#420: Citesummary quirks
------------------------+----------------------
Reporter: tbrooks | Owner: valkyrie
Type: defect | Status: assigned
Priority: major | Milestone:
Component: WebSearch | Version:
Resolution: | Keywords: INSPIRE
------------------------+----------------------
Changes (by jblayloc):
* keywords: INSPIRE onDevPleasReview => INSPIRE
* status: in_merge => assigned
Comment:
Hi Heath,
These have been tricky to track down. Strangely fun though.
> Looking at find a beacom and topcite 1+ gives 77 records
>
http://inspirehepdev.cern.ch/search?ln=en&ln=en&p=find+a+j+beacom+and+topcite+1%2B&action_search=Search&sf=&so=d&rm=&rg=100&sc=0&of=hb
> citesummary only shows 69. Why aren't they the same?

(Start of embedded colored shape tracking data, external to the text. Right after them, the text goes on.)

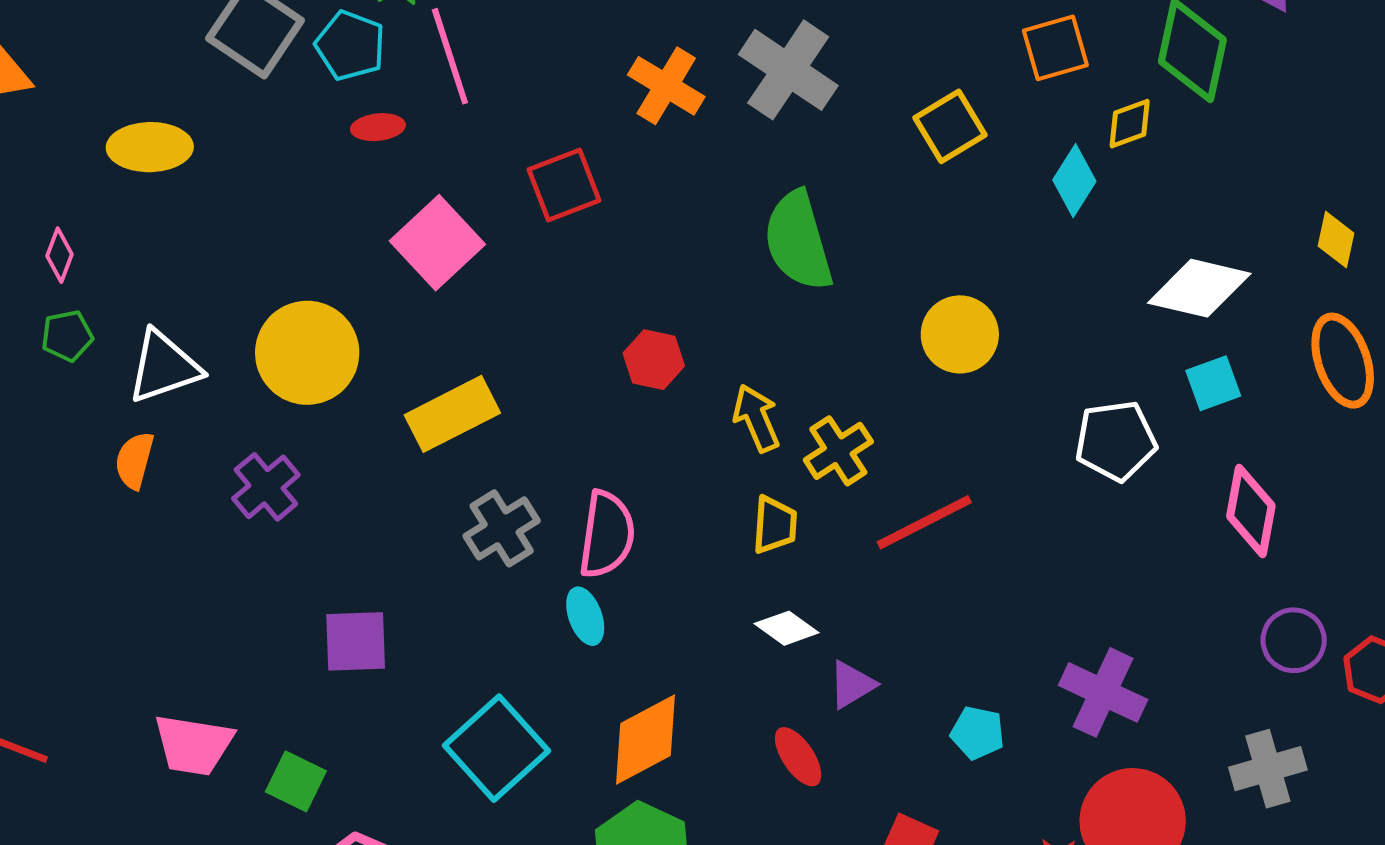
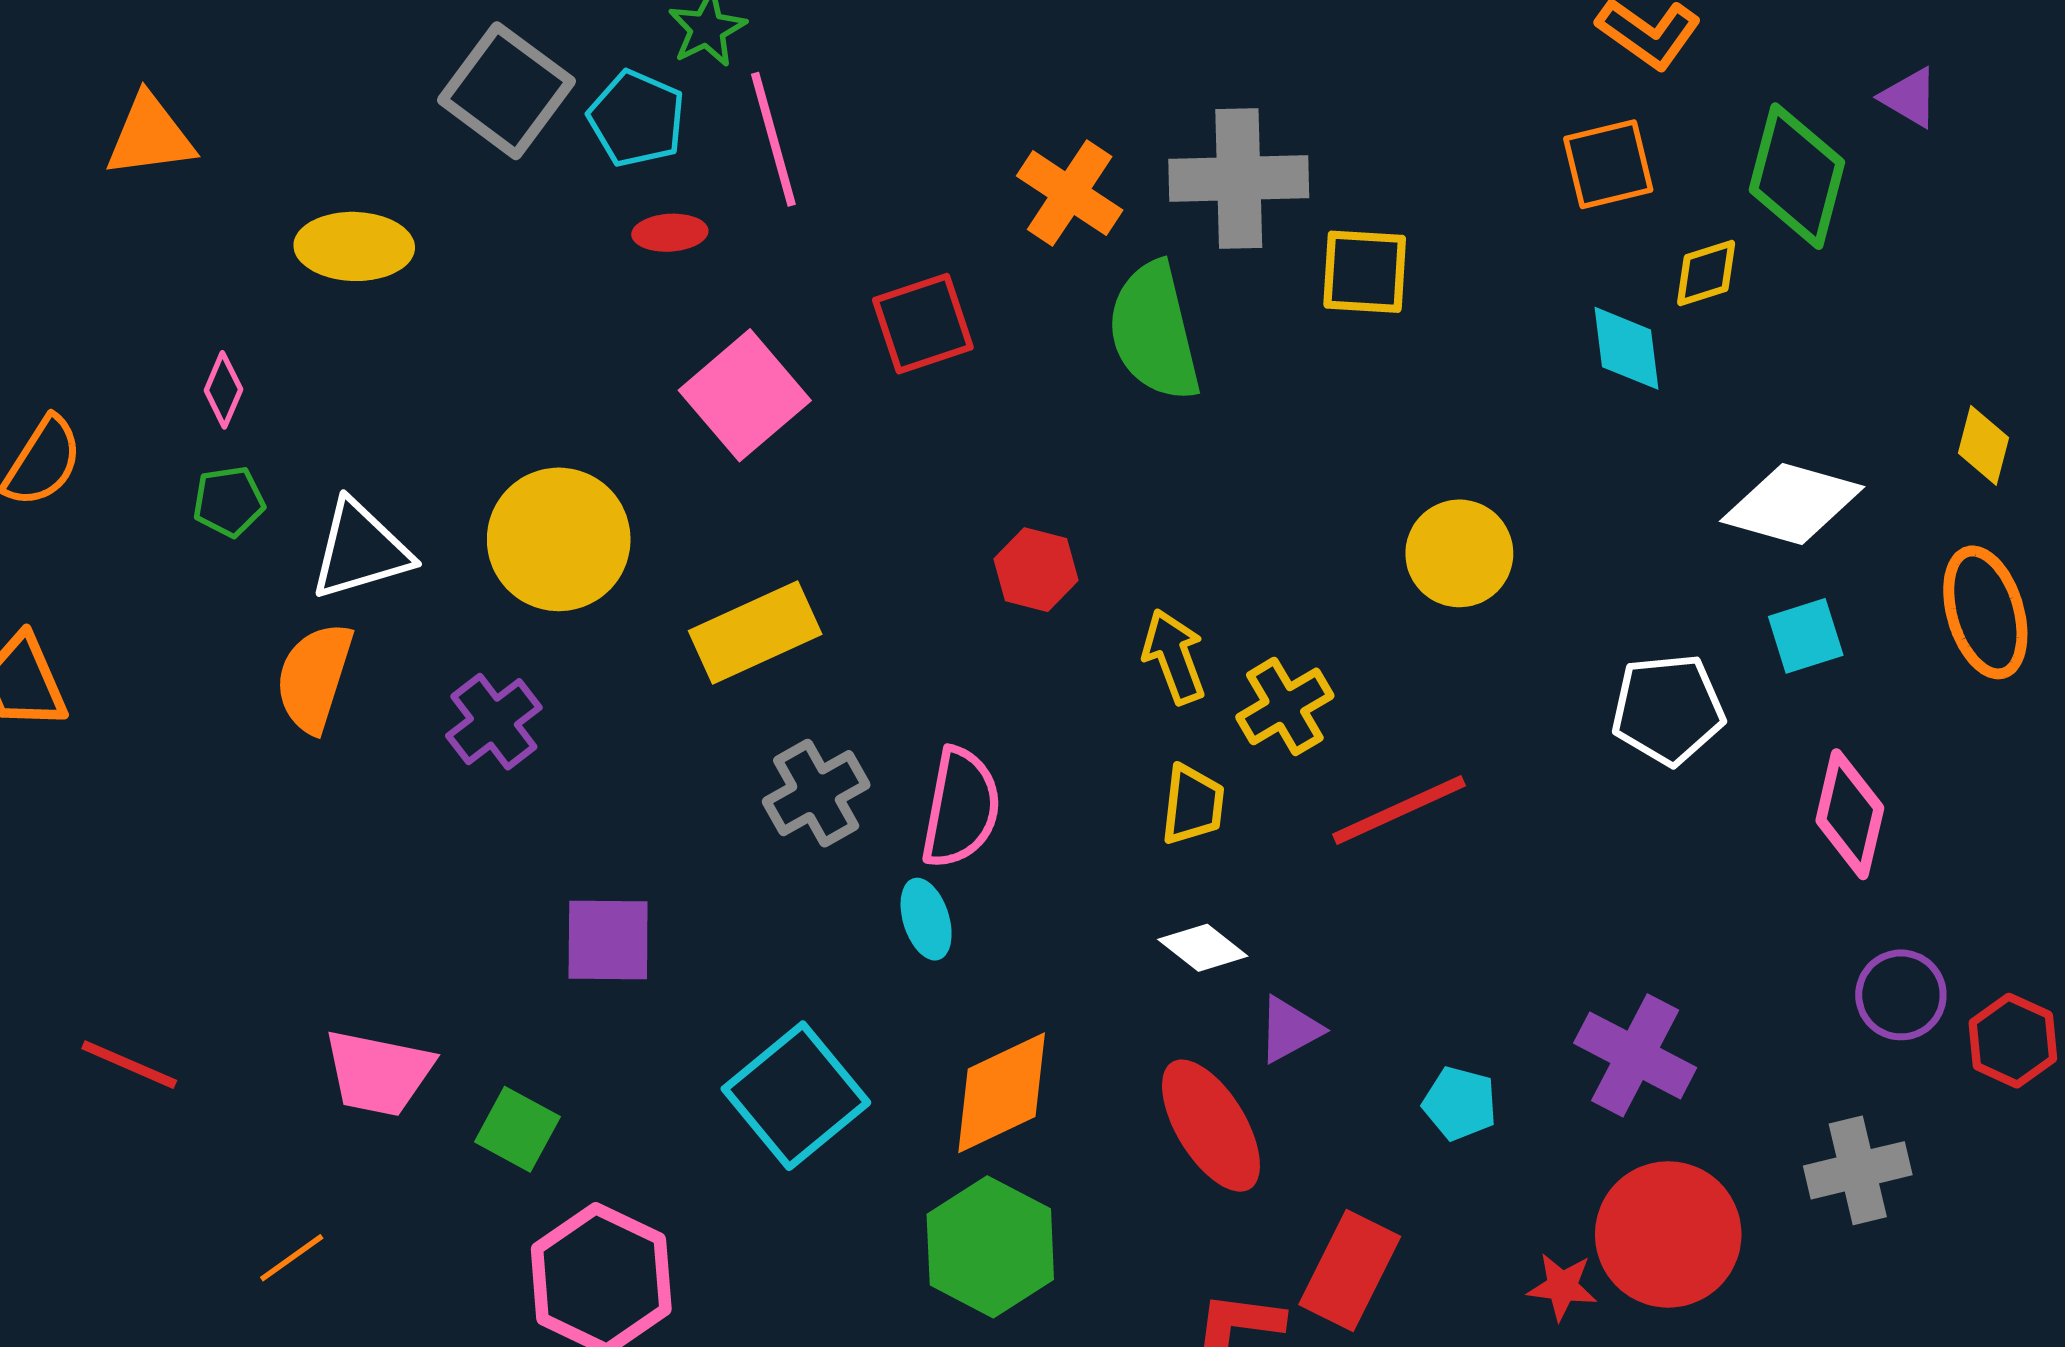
gray cross: (788, 70) -> (1239, 179), turned -38
yellow square: (950, 126) -> (1365, 272), moved, turned 32
cyan diamond: (1074, 181) -> (1626, 348), turned -42
green semicircle: (798, 241) -> (1154, 332), moved
orange semicircle: (134, 460) -> (314, 677), size x1.4
red ellipse: (798, 757) -> (1211, 1126), size x1.6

This is because citesummary is configured such that the 'All Papers'
column does a logical AND against collection:citeable. I presume this is
to avoid citesummarizing things like peoples' HEPNames entries or
conferences or other records that shouldn't be counted as part of their
scholarly output.
The eight papers that differ between the set {{{author:beacom AND
cited:1->999999}}} and the set {{{author:beacom AND cited:1->999999 AND
collection:citeable}}} are:
* 494016 - talk
* 724598 - talk
* 506481 - report
* 752274 - I don't know what's wrong with this one
* 799126 - I don't know what's wrong with this one
* 752983 - lecture
* 827674 - temporary entry
* 798458 - report
I tried to determine what these were by doing {{{find a beacom and topcite
1+ and not collection:citeable}}}, selecting "detailed record" and paging
back and forth through them with the green arrows. Whether these items
should be citeable or not I leave to you. If policy changes we should
revisit current documents in these classes. If policy doesn't change this
should probably be added to the burgeoning FAQ.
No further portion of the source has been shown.